Areina era a mais jovem das três, dona de olhos azuis confiantes em um rosto com machucados roxos e amarelos que claramente não vinha de Ghealdan. Suas roupas, ao menos, deixavam isso bem claro: um casaco curto escuro e calças volumosas não muito diferentes das de Birgitte. Eram tudo o que ela possuía. Ela não contava exatamente de onde era, mas estava aberta a falar sobre os caminhos que a tinham levado ao Serpente do Rio. Pelo menos em parte. Nynaeve precisou deduzir alguns pontos. Areina tinha ido a Illian com a intenção de trazer o irmão mais novo para casa antes que ele fizesse o juramento para se tornar um Caçador da Trombeta. Com milhares de pessoas na cidade, entretanto, ela não chegara a encontrá-lo, mas, de alguma forma, acabou ela mesma fazendo o juramento, tomando a decisão de sair para ver o mundo mesmo sem acreditar que a Trombeta de Valere de fato existia, em parte na esperança de que, em algum lugar, encontraria o jovem Gwil e o levaria de volta para casa. As coisas tinham ficado… difíceis… desde então. Areina não relutava muito em conversar, mas fazia um enorme esforço para melhorar as situações… A mulher fora expulsa de diversas aldeias, roubada em uma ocasião e agredida em várias outras. Ainda assim, não tinha a intenção de desistir, de procurar refúgio ou uma aldeia pacífica. O mundo ainda existia, e Areina pretendia encará-lo de frente. Não que ela colocasse as coisas dessa maneira, mas Nynaeve sabia que era isso que ela queria dizer.

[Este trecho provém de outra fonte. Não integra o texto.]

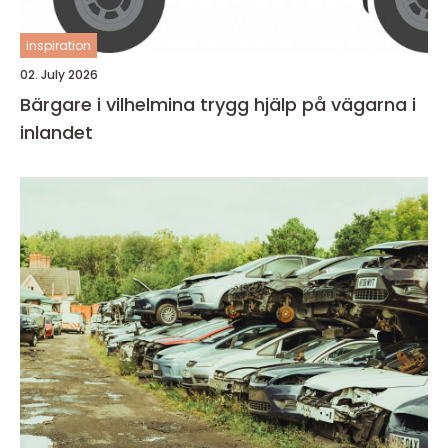
inspiration
02. July 2026
Bärgare i vilhelmina trygg hjälp på vägarna i
inlandet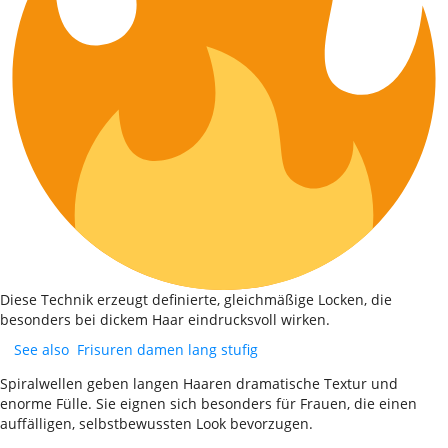
Diese Technik erzeugt definierte, gleichmäßige Locken, die
besonders bei dickem Haar eindrucksvoll wirken.
See also
Frisuren damen lang stufig
Spiralwellen geben langen Haaren dramatische Textur und
enorme Fülle. Sie eignen sich besonders für Frauen, die einen
auffälligen, selbstbewussten Look bevorzugen.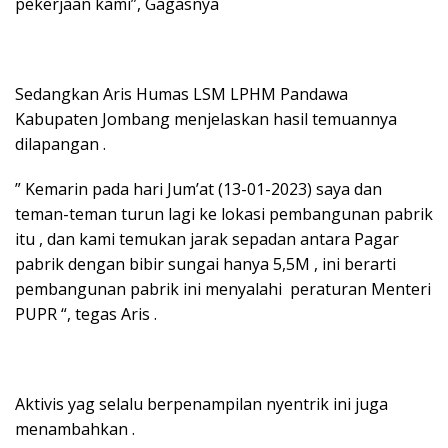
pekerjaan kami”, Gagasnya
Sedangkan Aris Humas LSM LPHM Pandawa
Kabupaten Jombang menjelaskan hasil temuannya
dilapangan .
” Kemarin pada hari Jum’at (13-01-2023) saya dan
teman-teman turun lagi ke lokasi pembangunan pabrik
itu , dan kami temukan jarak sepadan antara Pagar
pabrik dengan bibir sungai hanya 5,5M , ini berarti
pembangunan pabrik ini menyalahi peraturan Menteri
PUPR “, tegas Aris .
Aktivis yag selalu berpenampilan nyentrik ini juga
menambahkan .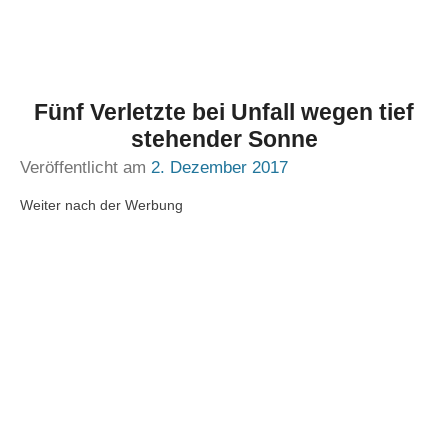
Fünf Verletzte bei Unfall wegen tief
stehender Sonne
Veröffentlicht am
2. Dezember 2017
Weiter nach der Werbung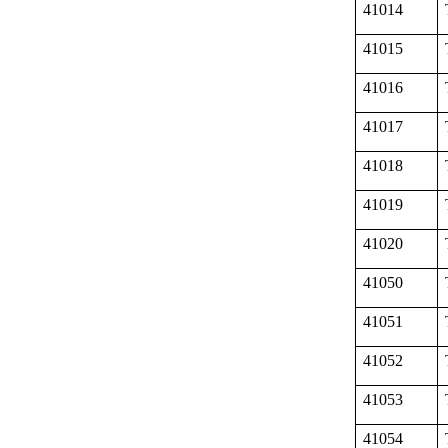
41014
41015
41016
41017
41018
41019
41020
41050
41051
41052
41053
41054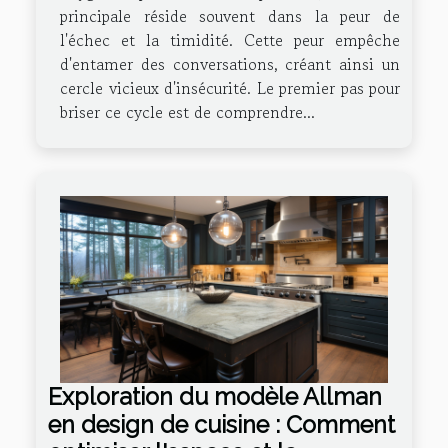
principale réside souvent dans la peur de
l'échec et la timidité. Cette peur empêche
d'entamer des conversations, créant ainsi un
cercle vicieux d'insécurité. Le premier pas pour
briser ce cycle est de comprendre...
Exploration du modèle Allman
en design de cuisine : Comment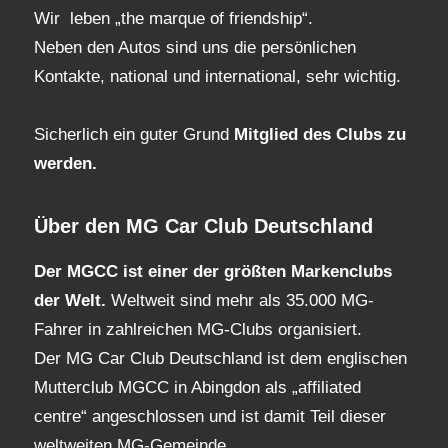
Wir leben „the marque of friendship“.
Neben den Autos sind uns die persönlichen
Kontakte, national und international, sehr wichtig.
Sicherlich ein guter Grund
Mitglied des Clubs
zu
werden.
Über den MG Car Club Deutschland
Der MGCC ist einer der größten Markenclubs
der Welt.
Weltweit sind mehr als 35.000 MG-
Fahrer in zahlreichen MG-Clubs organisiert.
Der MG Car Club Deutschland ist dem englischen
Mutterclub MGCC in Abingdon als „affiliated
centre“ angeschlossen und ist damit Teil dieser
weltweiten MG-Gemeinde.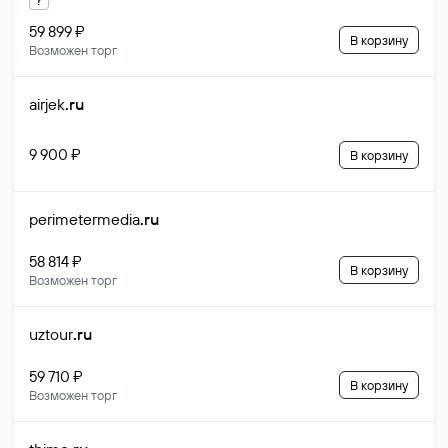
59 899 ₽
В корзину
Возможен торг
airjek
.ru
9 900 ₽
В корзину
perimetermedia
.ru
58 814 ₽
В корзину
Возможен торг
uztour
.ru
59 710 ₽
В корзину
Возможен торг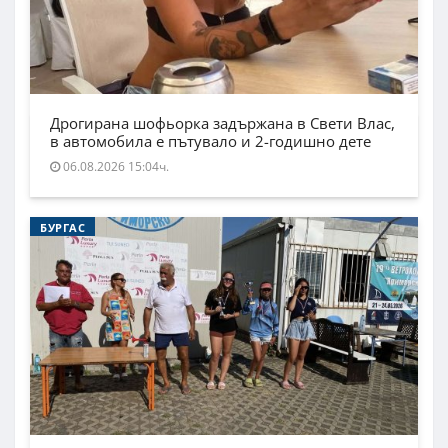
Дрогирана шофьорка задържана в Свети Влас,
в автомобила е пътувало и 2-годишно дете
06.08.2026 15:04ч.
БУРГАС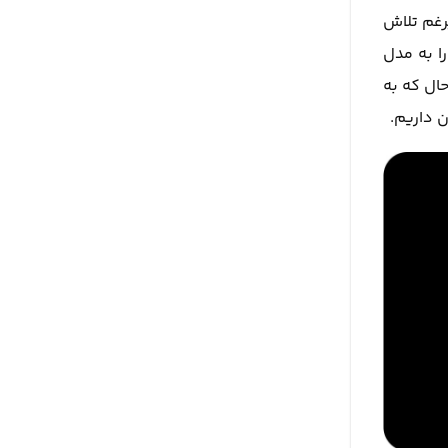
رغم تلاش
ل 1934 برای همیشه جای خود را به مدل
ال که به
 داریم.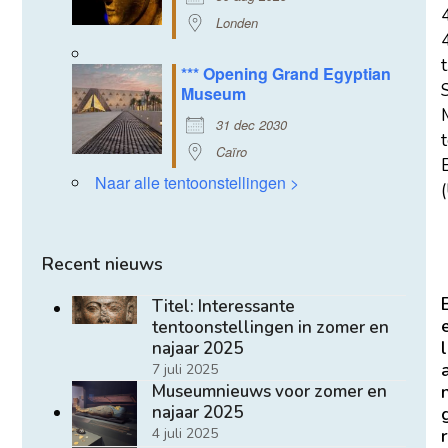
Londen
t
*** Opening Grand Egyptian
Museum
31 dec 2030
Caïro
E
Naar alle tentoonstellingen >
(
Recent nieuws
Titel: Interessante
tentoonstellingen in zomer en
l
najaar 2025
7 juli 2025
Museumnieuws voor zomer en
najaar 2025
r
4 juli 2025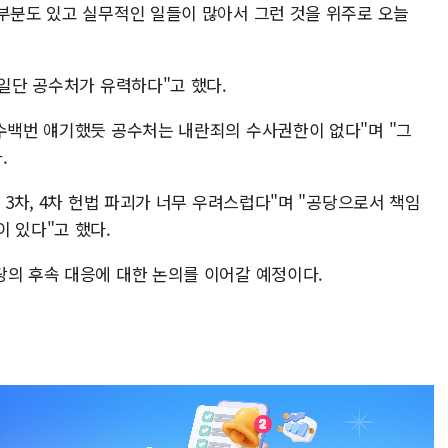
 부분도 있고 실무적인 일들이 많아서 그런 것을 위주로 오늘
 일단 공수처가 유력하다"고 했다.
 수백번 얘기했듯 공수처는 내란죄의 수사권한이 없다"며 "그
.
 3차, 4차 헌법 파괴가 너무 우려스럽다"며 "공당으로서 책임
 있다"고 했다.
당의 후속 대응에 대한 논의를 이어갈 예정이다.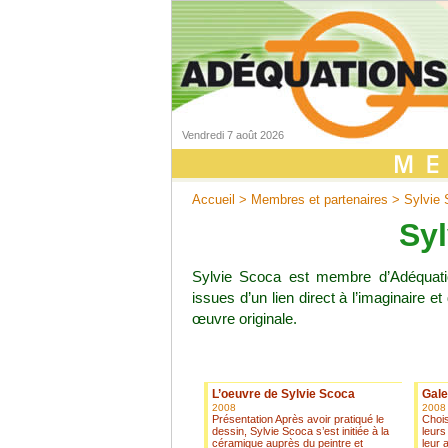
Vendredi 7 août 2026
Accueil
>
Membres et partenaires
> Sylvie 
Syl
Sylvie Scoca est membre d’Adéquation
issues d’un lien direct à l’imaginaire
œuvre originale.
L’oeuvre de Sylvie Scoca
Gale
2008
2008
Présentation Après avoir pratiqué le
Chois
dessin, Sylvie Scoca s’est initiée à la
leurs
céramique auprès du peintre et
leur 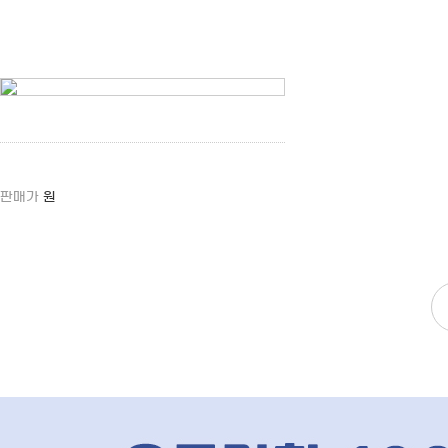
판매가
원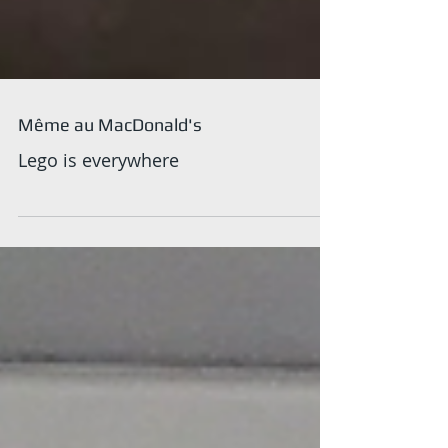
Même au MacDonald's
Lego is everywhere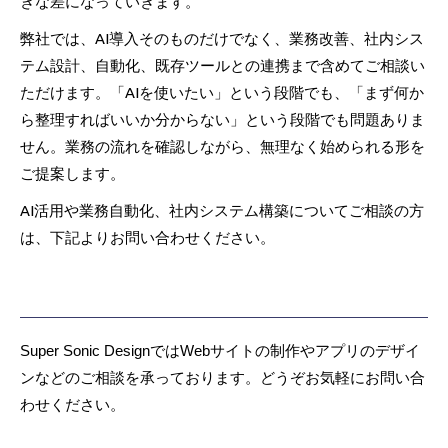
きな差になっていきます。
弊社では、AI導入そのものだけでなく、業務改善、社内シス
テム設計、自動化、既存ツールとの連携まで含めてご相談い
ただけます。「AIを使いたい」という段階でも、「まず何か
ら整理すればいいか分からない」という段階でも問題ありま
せん。業務の流れを確認しながら、無理なく始められる形を
ご提案します。
AI活用や業務自動化、社内システム構築についてご相談の方
は、下記よりお問い合わせください。
Super Sonic DesignではWebサイトの制作やアプリのデザイ
ンなどのご相談を承っております。どうぞお気軽にお問い合
わせください。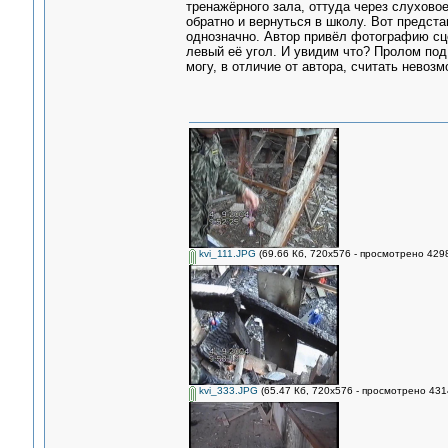
тренажёрного зала, оттуда через слуховое
обратно и вернуться в школу. Вот представ
однозначно. Автор привёл фотографию сце
левый её угол. И увидим что? Пролом под
могу, в отличие от автора, считать невоз
kvi_111.JPG
(69.66 Кб, 720x576 - просмотрено 4298
kvi_333.JPG
(65.47 Кб, 720x576 - просмотрено 4314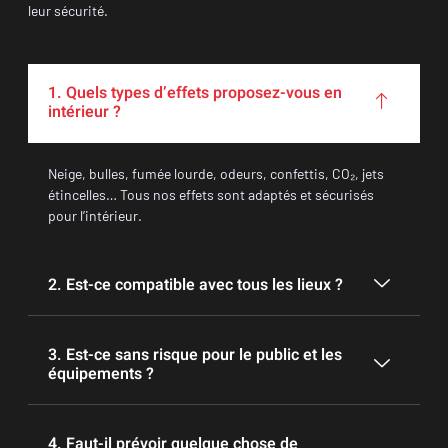
leur sécurité.
1. Quels types d’effets proposez-vous en
intérieur ?
Neige, bulles, fumée lourde, odeurs, confettis, CO₂, jets
étincelles… Tous nos effets sont adaptés et sécurisés
pour l’intérieur.
2. Est-ce compatible avec tous les lieux ?
3. Est-ce sans risque pour le public et les
équipements ?
4. Faut-il prévoir quelque chose de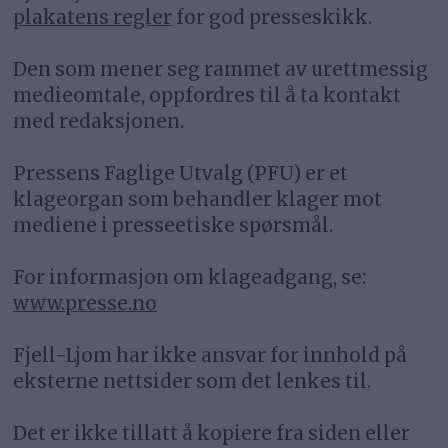
plakatens regler
for god presseskikk.
Den som mener seg rammet av urettmessig
medieomtale, oppfordres til å ta kontakt
med redaksjonen.
Pressens Faglige Utvalg (PFU) er et
klageorgan som behandler klager mot
mediene i presseetiske spørsmål.
For informasjon om klageadgang, se:
www.presse.no
Fjell-Ljom har ikke ansvar for innhold på
eksterne nettsider som det lenkes til.
Det er ikke tillatt å kopiere fra siden eller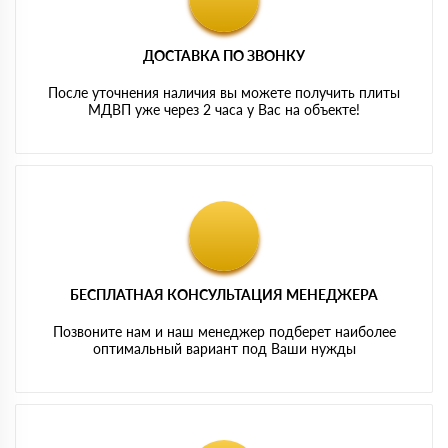
ДОСТАВКА ПО ЗВОНКУ
После уточнения наличия вы можете получить плиты
МДВП уже через 2 часа у Вас на объекте!
БЕСПЛАТНАЯ КОНСУЛЬТАЦИЯ МЕНЕДЖЕРА
Позвоните нам и наш менеджер подберет наиболее
оптимальный вариант под Ваши нужды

Nynaeve também sabia muito bem por que aquelas três foram as que mais a emocionaram: cada uma das histórias poderia ser o reflexo de um fio da própria vida. O que ela não entendia direito era por que gostava mais de Areina. Analisando uma coisa e outra, Nynaeve achava que quase todos os problemas da mulher advinham da língua solta; ela dizia às pessoas exatamente o que pensava. Não podia ser coincidência ela ter sido expulsa de uma aldeia tão rápido que tivera de deixar o cavalo para trás, logo depois de ter chamado o prefeito de maluco com cara de idiota e dito para algumas aldeãs que faxineiras esqueléticas não tinham o direito de questionar por que ela estava viajando sozinha. E isso era só o que ela admitia ter dito. Nynaeve achava que passar alguns dias tendo-a como exemplo seria ótimo para Areina aprender a se controlar. E tinha de haver alguma coisa que pudesse fazer pelas outras duas também. Nynaeve entendia muito bem aqueles que desejavam paz e segurança.

Na manhã do segundo dia, enquanto os temperamentos ainda estavam mansos e as línguas — algumas! — ainda estavam ásperas, houve uma conversa estranha. Nynaeve fez um comentário bastante ameno sobre Elayne não estar no palácio da mãe e não pensar que Nynaeve dormiria todas as noites espremida contra a parede. Elayne empinou o queixo, mas, antes que pudesse abrir a boca, Birgitte se intrometeu:

— Você é a Filha-herdeira de Andor? — Ela mal olhou para os lados para se certificar de que não havia ninguém perto o bastante para ouvir.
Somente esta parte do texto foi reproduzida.